• **Problem description**: Scan the material below for the string "para". Report every line that has it.

• **The data**:
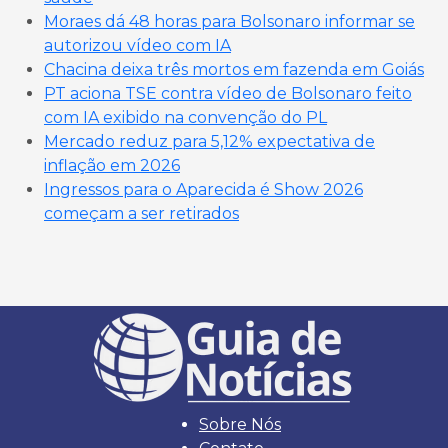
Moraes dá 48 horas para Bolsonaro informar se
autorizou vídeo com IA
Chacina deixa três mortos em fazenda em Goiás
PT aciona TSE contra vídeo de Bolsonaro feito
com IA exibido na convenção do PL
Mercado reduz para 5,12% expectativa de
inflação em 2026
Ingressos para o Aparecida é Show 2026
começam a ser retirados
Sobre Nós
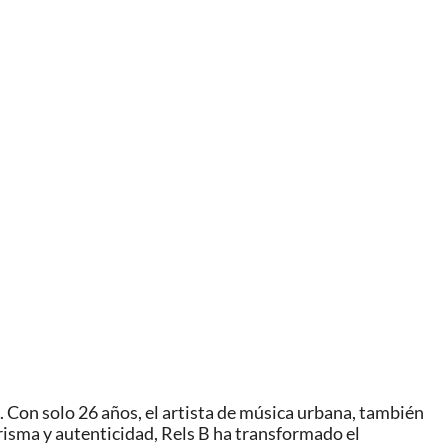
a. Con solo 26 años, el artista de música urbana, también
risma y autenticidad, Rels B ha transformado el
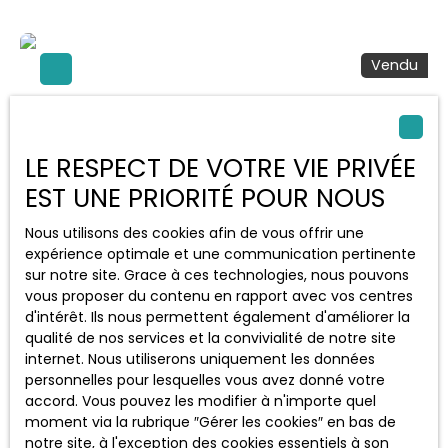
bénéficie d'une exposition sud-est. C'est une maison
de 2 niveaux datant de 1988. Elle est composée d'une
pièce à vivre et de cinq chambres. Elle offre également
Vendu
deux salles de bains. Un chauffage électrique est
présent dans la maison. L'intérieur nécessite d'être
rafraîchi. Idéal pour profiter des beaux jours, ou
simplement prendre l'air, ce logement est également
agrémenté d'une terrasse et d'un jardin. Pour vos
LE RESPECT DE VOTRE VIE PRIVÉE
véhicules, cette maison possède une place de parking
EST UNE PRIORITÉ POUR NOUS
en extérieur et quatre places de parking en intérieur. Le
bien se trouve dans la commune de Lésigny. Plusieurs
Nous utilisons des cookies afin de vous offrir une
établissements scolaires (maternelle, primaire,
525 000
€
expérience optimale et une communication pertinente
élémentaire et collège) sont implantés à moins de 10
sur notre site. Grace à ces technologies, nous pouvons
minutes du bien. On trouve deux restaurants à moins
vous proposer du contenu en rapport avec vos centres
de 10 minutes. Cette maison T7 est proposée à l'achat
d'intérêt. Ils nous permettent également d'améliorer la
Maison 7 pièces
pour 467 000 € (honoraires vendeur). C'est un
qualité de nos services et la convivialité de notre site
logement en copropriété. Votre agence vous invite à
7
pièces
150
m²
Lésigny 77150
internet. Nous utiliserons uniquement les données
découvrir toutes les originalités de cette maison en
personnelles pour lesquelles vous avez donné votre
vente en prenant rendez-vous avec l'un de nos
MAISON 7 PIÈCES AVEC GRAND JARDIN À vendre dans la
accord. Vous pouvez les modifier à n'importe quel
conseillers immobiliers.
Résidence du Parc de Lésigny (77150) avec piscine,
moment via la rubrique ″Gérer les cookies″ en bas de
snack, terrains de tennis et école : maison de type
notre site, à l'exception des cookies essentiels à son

---

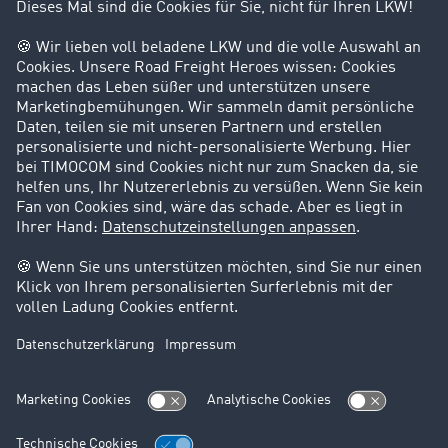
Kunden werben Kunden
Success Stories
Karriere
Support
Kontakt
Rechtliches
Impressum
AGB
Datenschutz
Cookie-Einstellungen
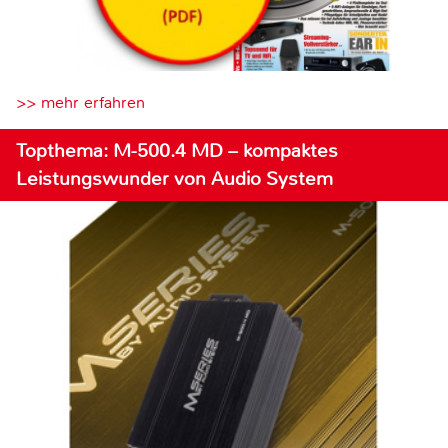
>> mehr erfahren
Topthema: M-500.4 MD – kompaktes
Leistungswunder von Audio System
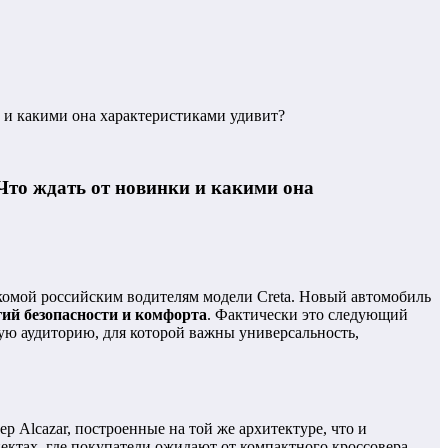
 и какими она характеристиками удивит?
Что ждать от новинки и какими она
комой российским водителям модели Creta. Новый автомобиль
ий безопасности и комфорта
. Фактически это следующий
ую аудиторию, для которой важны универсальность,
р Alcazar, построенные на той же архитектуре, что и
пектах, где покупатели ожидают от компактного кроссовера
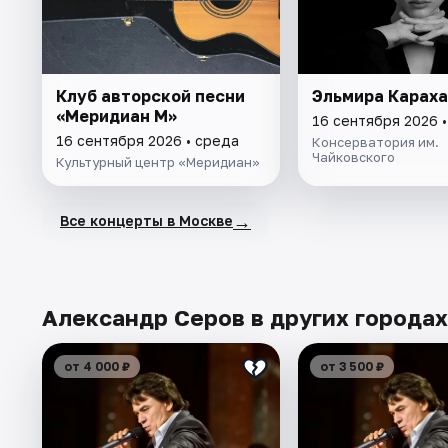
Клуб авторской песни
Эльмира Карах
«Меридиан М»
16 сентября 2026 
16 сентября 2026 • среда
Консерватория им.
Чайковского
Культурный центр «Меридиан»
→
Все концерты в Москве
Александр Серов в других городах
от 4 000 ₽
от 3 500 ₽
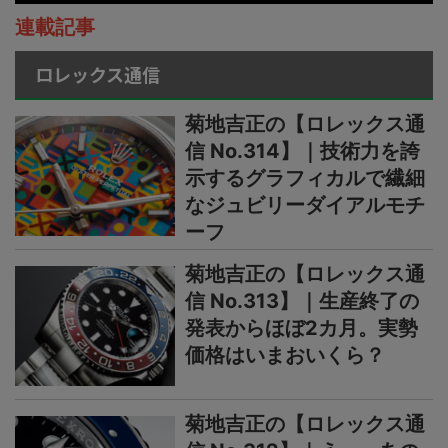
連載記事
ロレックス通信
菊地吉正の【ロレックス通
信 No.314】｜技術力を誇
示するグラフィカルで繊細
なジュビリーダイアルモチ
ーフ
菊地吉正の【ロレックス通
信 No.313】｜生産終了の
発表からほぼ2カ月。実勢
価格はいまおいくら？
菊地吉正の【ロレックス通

• **Response area**:
Moraes dá 48 horas para Bolsonaro informar se
Mercado reduz para 5,12% expectativa de
Ingressos para o Aparecida é Show 2026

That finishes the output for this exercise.